Et il avait raison ! Croyez-moi sur parole, des gens se sont fait braquer leurs paires à peine sortis des magasins et même après ! Certains étaient même prêts à payer de leurs vies pour garder leur paire de Jordan V. Vous trouvez cela choquant ? Mourir pour un produit de consommation ? Seulement une partie de l’Amérique est à cran… La Jordan V n’est qu’un catalyseur. Tout cela s’inscrit dans un climat social, économique et racial dégradé depuis plusieurs années et sur fond de guerre du Golfe, qui aboutira aux violentes émeutes de Los Angeles en 92.

Au fait, Le très reconnu magazine américain Sport Illustrated titrait à propos de cette fameuse paire : « Your sneakers or your life ». Vos baskets ou votre vie.

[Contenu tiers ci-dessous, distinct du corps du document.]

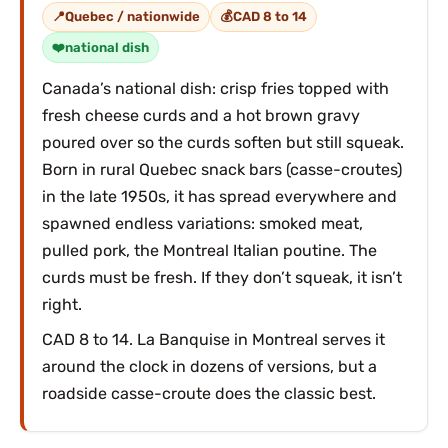
Quebec / nationwide
CAD 8 to 14
national dish
Canada’s national dish: crisp fries topped with
fresh cheese curds and a hot brown gravy
poured over so the curds soften but still squeak.
Born in rural Quebec snack bars (casse-croutes)
in the late 1950s, it has spread everywhere and
spawned endless variations: smoked meat,
pulled pork, the Montreal Italian poutine. The
curds must be fresh. If they don’t squeak, it isn’t
right.
CAD 8 to 14. La Banquise in Montreal serves it
around the clock in dozens of versions, but a
roadside casse-croute does the classic best.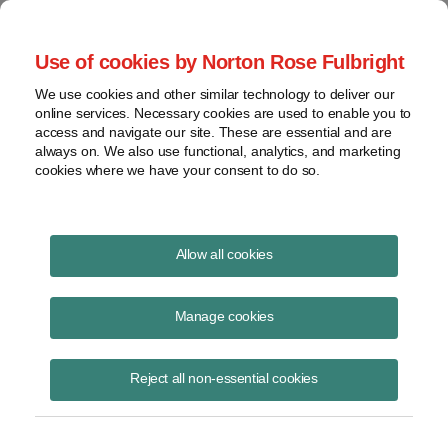
Project Finance NewsWire
Use of cookies by Norton Rose Fulbright
We use cookies and other similar technology to deliver our
online services. Necessary cookies are used to enable you to
Project Finance News Blog
access and navigate our site. These are essential and are
always on. We also use functional, analytics, and marketing
cookies where we have your consent to do so.
California Seeks Input from RNG
Allow all cookies
Developers on Costs to Connect to
Pipelines
Manage cookies
Christopher Psihoules
October 16, 2025
Reject all non-essential cookies
Renewable natural gas developers have until October 23 to submit
comments in a California Public Utilities Commission proceeding to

Dans ce contexte, je n’ai pas pu porter ma paire avant mon retour en France. Elle est devenue ma paire fétiche, non pas parce que j’ai pu frimer devant mes potes qui ne l’avaient pas, mais pour tout ce qu’elle représente une facette de l’Amérique que je n’ignorais pas mais que j’ai découvert du haut de mes 18 ans.

Max Limol in Jordan 5

Au-delà de l’anecdote spectaculaire, chacun avec sa propre sensibilité, son vécu, son histoire, y aura vu différentes choses.
Selon vous Qu’est-ce que je viens de vous raconter ? Un fait divers ? Une chronique des Etats Unis dans les années 90, ou pour les marketeux est-ce que c’est l’image d’une marque qui explose et qui va littéralement inonder le marché du sport et révolutionner le marketing sportif ? Je vous laisse vous forger votre propre opinion, pour ma part j’ai fait mon choix….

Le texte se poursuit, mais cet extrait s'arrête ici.